··· RECORDS PROVIDED

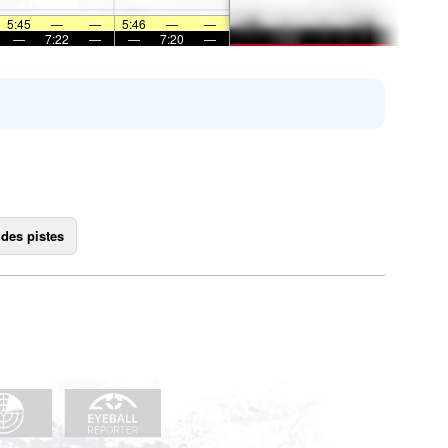
5:45
—
—
5:46
—
—
—
7:22
—
—
7:20
—
 des pistes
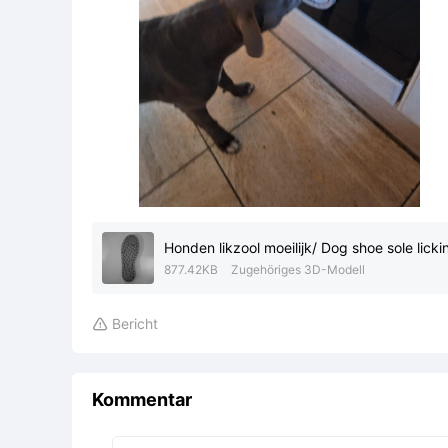
Honden likzool moeilijk/ Dog shoe sole lickin
877.42KB
Zugehöriges 3D-Modell
Bericht

Kommentar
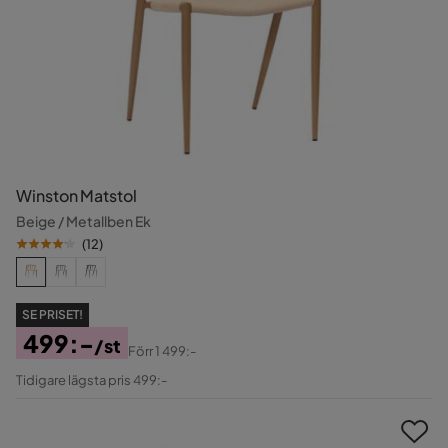
Winston Matstol
Beige / Metallben Ek
(
12
)
SE PRISET!
499:-
/st
Förr
1 499:-
Pris
Original
Tidigare lägsta pris 499:-
Pris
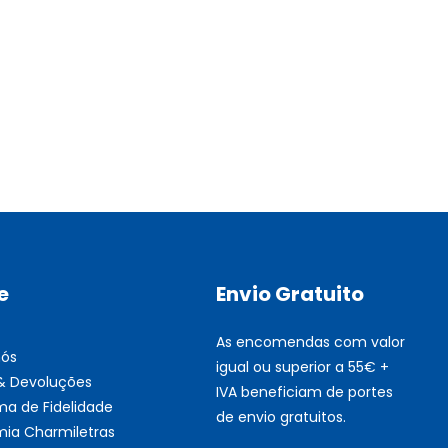
Multifunções BROTHER Tint
Esgotado
e
Envio Gratuito
As encomendas com valor
nós
igual ou superior a 55€ +
 & Devoluções
IVA beneficiam de portes
ma de Fidelidade
de envio gratuitos.
ia Charmiletras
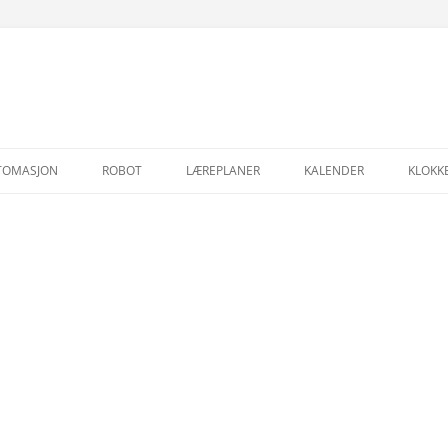
Hopp
til
TOMASJON
ROBOT
LÆREPLANER
KALENDER
KLOKK
innhold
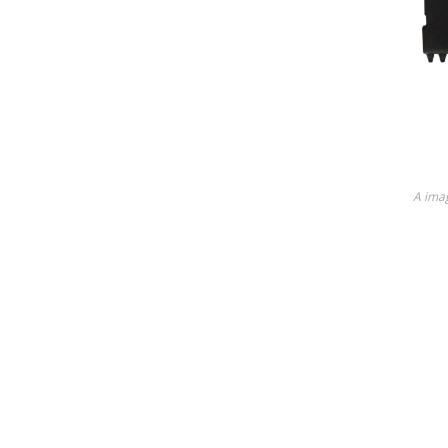
Lame
Ricambi tutti i modelli
Descubra todos os produto
A ima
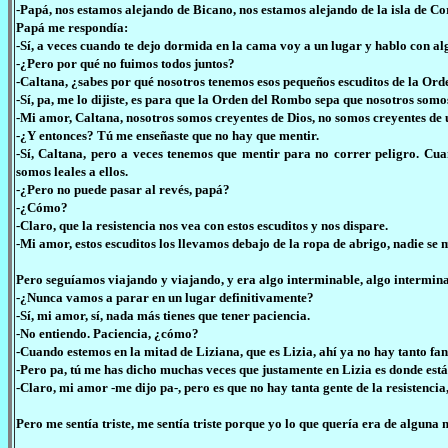
-Papá, nos estamos alejando de Bicano, nos estamos alejando de la isla de
Papá me respondía:
-Sí, a veces cuando te dejo dormida en la cama voy a un lugar y hablo con alg
-¿Pero por qué no fuimos todos juntos?
-Caltana, ¿sabes por qué nosotros tenemos esos pequeños escuditos de la Or
-Sí, pa, me lo dijiste, es para que la Orden del Rombo sepa que nosotros som
-Mi amor, Caltana, nosotros somos creyentes de Dios, no somos creyentes de 
-¿Y entonces? Tú me enseñaste que no hay que mentir.
-Sí, Caltana, pero a veces tenemos que mentir para no correr peligro. Cua
somos leales a ellos.
-¿Pero no puede pasar al revés, papá?
-¿Cómo?
-Claro, que la resistencia nos vea con estos escuditos y nos dispare.
-Mi amor, estos escuditos los llevamos debajo de la ropa de abrigo, nadie se 
Pero seguíamos viajando y viajando, y era algo interminable, algo intermina
-¿Nunca vamos a parar en un lugar definitivamente?
-Sí, mi amor, sí, nada más tienes que tener paciencia.
-No entiendo. Paciencia, ¿cómo?
-Cuando estemos en la mitad de Liziana, que es Lizia, ahí ya no hay tanto fa
-Pero pa, tú me has dicho muchas veces que justamente en Lizia es donde est
-Claro, mi amor -me dijo pa-, pero es que no hay tanta gente de la resistenci
Pero me sentía triste, me sentía triste porque yo lo que quería era de algun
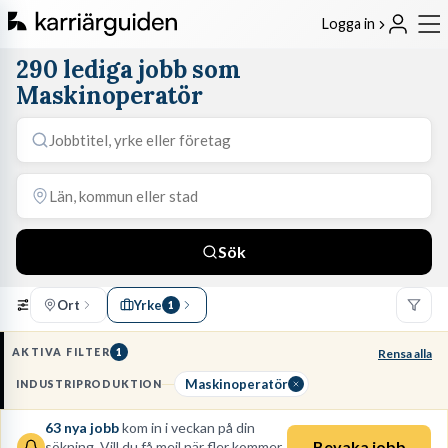
Logga in
290 lediga jobb som
Maskinoperatör
Sök
Ort
Yrke
1
AKTIVA FILTER
1
Rensa alla
Maskinoperatör
INDUSTRIPRODUKTION
63
nya jobb
kom in i veckan på din
Bevaka jobb
sökning. Vill du få mejl när fler kommer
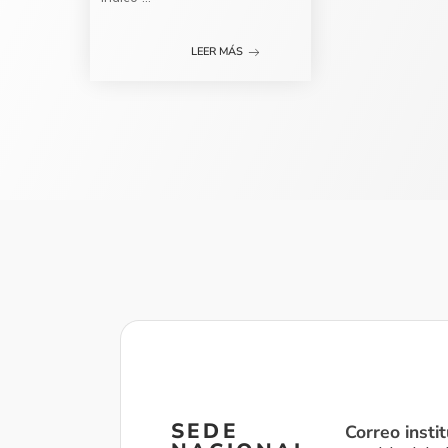
LEER MÁS
SEDE
Correo instit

······

(TRY IT):
An answer is complete only when it holds every line above containing the string "todos".

(OUTPUT BELOW):
Descubra todos os produto
-¿Pero por qué no fuimos todos juntos?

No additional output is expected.